The Death of Michael Corbin

Michael_Corbin

Michael Corbin, a pioneering investigative journalist and radio host of the syndicated program For A Closer Look, died on March 18, 2008, at age 52 after suffering a massive stroke in Denver, Colorado. Throughout his career, Corbin maintained a consistent focus on intelligence agencies, covert operations, government misconduct, and whistleblower testimony, using his platform and publications to examine elite criminal networks through evidence-based analysis. Although no centralized archive of his materials survives, the Spring 2007 and Summer 2007 issues of The ACL Report—his official publication—confirm that his final projects, spanning 2005 to early 2008, intensified these themes without interruption. At the time of his death, Corbin was actively advancing inquiries into the financial dimensions of the September 11, 2001, attacks, connections to high-profile figures within alleged elite exploitation rings, and organized violence against vulnerable populations, as evidenced by his sustained coverage of the Franklin scandal and related whistleblower accounts.

Corbin’s 9/11 investigations examined the financial trails associated with the attacks and their purported links to resource-driven land acquisitions. He developed analyses connecting these trails to powerful oil, military, and land interests pursuing eminent-domain seizures in Colorado and Utah, alongside foreign control over proposed toll-road infrastructure.

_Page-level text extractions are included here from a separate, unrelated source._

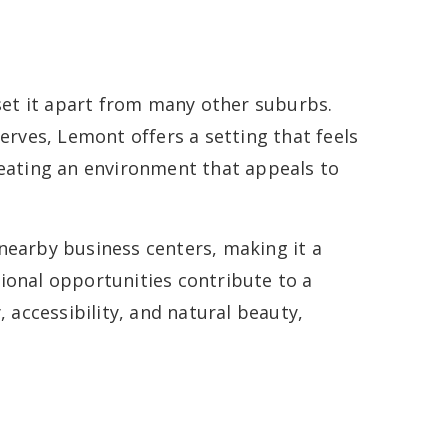
 set it apart from many other suburbs.
erves, Lemont offers a setting that feels
eating an environment that appeals to
nearby business centers, making it a
ional opportunities contribute to a
 accessibility, and natural beauty,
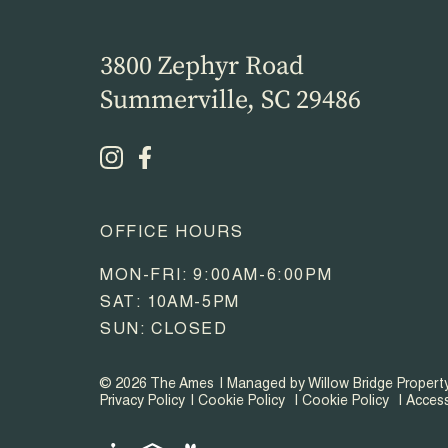
3800 Zephyr Road
Summerville, SC 29486
OFFICE HOURS
MON-FRI: 9:00AM-6:00PM
SAT: 10AM-5PM
SUN: CLOSED
© 2026 The Ames
Managed by Willow Bridge Proper
Privacy Policy
Cookie Policy
Cookie Policy
Access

This work, pursued through his production company Filomax.net in collaboration with Indira Singh’s Risk Investigative Agency, represented a deliberate escalation from broadcasting to strategic legal documentation, grounded in verifiable operational and financial patterns.

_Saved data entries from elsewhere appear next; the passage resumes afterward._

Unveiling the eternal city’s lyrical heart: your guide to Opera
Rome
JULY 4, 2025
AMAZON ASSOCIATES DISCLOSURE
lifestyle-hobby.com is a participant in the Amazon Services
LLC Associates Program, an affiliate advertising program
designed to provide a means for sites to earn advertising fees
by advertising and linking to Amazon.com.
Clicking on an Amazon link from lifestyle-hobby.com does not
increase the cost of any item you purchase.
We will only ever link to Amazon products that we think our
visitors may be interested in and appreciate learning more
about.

Corbin’s examination of Hunter S. Thompson formed part of his broader, ongoing documentation of elite criminal networks. In an April 12, 2005, broadcast, he interviewed Franklin Cover-Up eyewitness Rusty Nelson, who alleged that Thompson—introduced via black rectangle—had offered him $100,000 to produce a graphic child snuff film, which Nelson refused. Corbin integrated this testimony without pursuing it as an isolated probe into Thompson, instead embedding it within his Franklin-related research. Crucially, this line of inquiry was not abandoned: both the Spring 2007 and Summer 2007 issues of The ACL Report revisited the Franklin scandal in detail, citing Nelson’s testimony alongside connections to figures such as Lt. Col. Michael Aquino and Iran-Contra networks, demonstrating explicit continuity of these investigations into the final year of his life.

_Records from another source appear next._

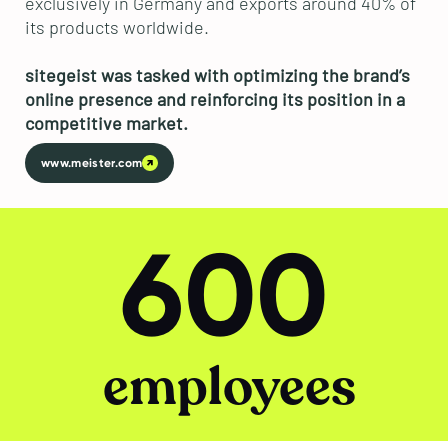
exclusively in Germany and exports around 40% of
its products worldwide.
sitegeist was tasked with optimizing the brand’s
online presence and reinforcing its position in a
competitive market.
www.meister.com
600
employees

In one of his most recent documented efforts, Corbin conducted in-depth interviews with journalist Diana Washington Valdez regarding her book Harvest of Women, published in late 2006. These discussions reportedly closed a “full circle” with Corbin’s earliest exposés on elite deviance and organized violence, linking patterns of institutional abuse across decades. Together with his 9/11 analyses, the sustained Franklin inquiries (evident in the 2005 Nelson interview and both 2007 ACL Report issues), and the Valdez collaboration, these projects reflected Corbin’s immersion in sensitive networks of power. In the absence of preserved primary archives, available materials portray his terminal work as a coherent culmination of rigorous, whistleblower-driven journalism dedicated to illuminating government misconduct and elite criminality.